Мечущийся в панике свин на секунду потерял равновесие. Торчок, сидящий у него на спине, оттолкнулся от обшарпанной стены и спровоцировал падение. Тяжело скатившись с лестницы, точно мешок картошки, Борис очутился прямехонько у самых ног Пахана.

– Я тебе, мразь, говорил, что при мне здесь «красной» зоны не будет! Ты шерстил, я молчал! – совершив ловкое движение пальцами, похожее на щелчок, испещренная наколками кисть арестанта извлекла из воздуха ржавое бритвенное лезвие, – Но тут ты сам напросился, я предупреждал, что за беспредел я тебе фары помою!

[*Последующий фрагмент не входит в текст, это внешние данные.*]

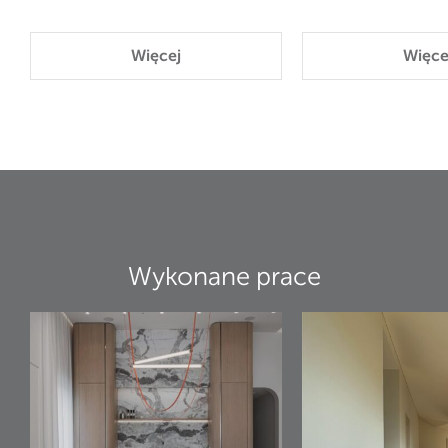
Więcej
Więce
Wykonane prace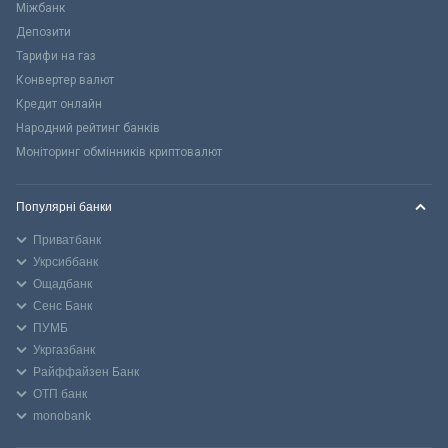
Міжбанк
Депозити
Тарифи на газ
Конвертер валют
Кредит онлайн
Народний рейтинг банків
Моніторинг обмінників криптовалют
Популярні банки
Приватбанк
Укрсиббанк
Ощадбанк
Сенс Банк
ПУМБ
Укргазбанк
Райффайзен Банк
ОТП банк
monobank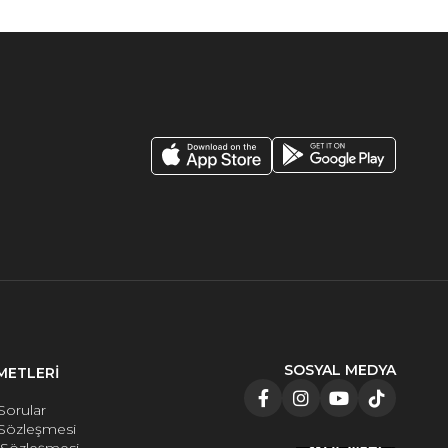
SOSYAL MEDYA
METLERİ
Sorular
 Sözleşmesi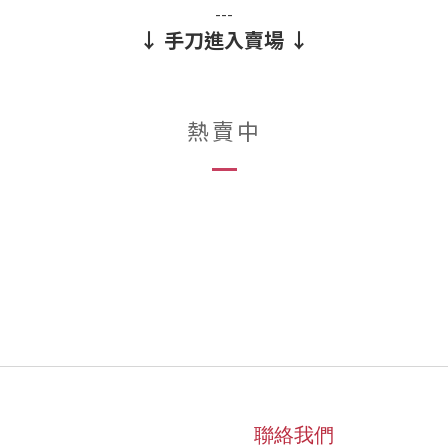
---
↓ 手刀進入賣場 ↓
熱賣中
聯絡我們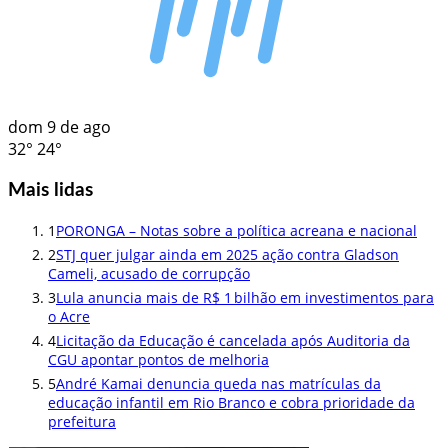
dom
9 de ago
32°
24°
Mais lidas
1
PORONGA – Notas sobre a política acreana e nacional
2
STJ quer julgar ainda em 2025 ação contra Gladson
Cameli, acusado de corrupção
3
Lula anuncia mais de R$ 1 bilhão em investimentos para
o Acre
4
Licitação da Educação é cancelada após Auditoria da
CGU apontar pontos de melhoria
5
André Kamai denuncia queda nas matrículas da
educação infantil em Rio Branco e cobra prioridade da
prefeitura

Присев на корточки, укутанный колючей проволокой Пахан резко, но с силой провел лезвием сначала по одному, потом по второму глазу визжащего Бориса.

– Давай, ползи к своему Хозяину! Может он тебе новые фары организует! – тощая, синяя от наколок нога презрительно ткнула тушу в бок. После чего уголовник повернул клетку в нашу сторону, – Ну, чего встряли? Свалить с кичи – святое дело, не смею задерживать! Давай, выберешься – черкни маляву с воли!

Отойдя от оцепенения, мы медленно принялись спускаться, с опаской обходя стороной ползающего на карачках свиноголового. Увидев его лицо, я внутренне похолодел – разрезанные пополам, глаза Бориса разъехались в стороны, и теперь тот напоминал плачущего кровью китайца. Он бесцельно перебирал руками, жалобно похрюкивая:

– Как же я теперь… Да за что мне это! Ну будьте вы людьми! Вы же хорошие парни! Что ж вы, люди, делаете-то? Мы же здеся, все вместе… Доброе дело хотел… – в голосе Чушки слышались жалобные нотки. Когда Арина проходила рядом, его короткие, похожие на сардельки пальцы уцепились за ее штанину, – Девочка! Хорошая, красивая девочка, доведи меня до квартиры, умоляю, девочка!

Пахан еще раз ткнул Бориса под ребра, и тот повалился на кафель, плача и повизгивая.

– Уу…а…ы, – с трудом выдавил из себя Ханыга.

– Спасибо! – выдохнул я, проходя мимо.

Каждая ступенька отдавалась болью в ребрах. Да и ногу я, похоже, повредил серьезно. Не знаю, зачем Арина тащила меня на себе – вся красная, вспотевшая от натуги, яркое пламя то и дело вырывалось из трещины у нее на лбу. Впрочем, нет, я знал, зачем я ей нужен – без меня мимо Венечки ей не пройти.

Этаже на четвертом, или на сорок четвертом – я уже не мог сказать точно – нам на головы что-то свалилось. Получив сильный удар ногой, я отлетел на лестничную клетку, а на Арину уселось что-то звероподобное и нестерпимо ярко одетое. Нервно суча руками и ногами, это нечто принялось драть рыжие волосы Арины и царапать ее лицо, при этом приговаривая:

– Ах, вот ты кого себе нашел! Лярву рыжеволосую! Недостаточно хороша я для тебя, а? Ну так посмотрим, что от нее останется! Дрянь подзаборная!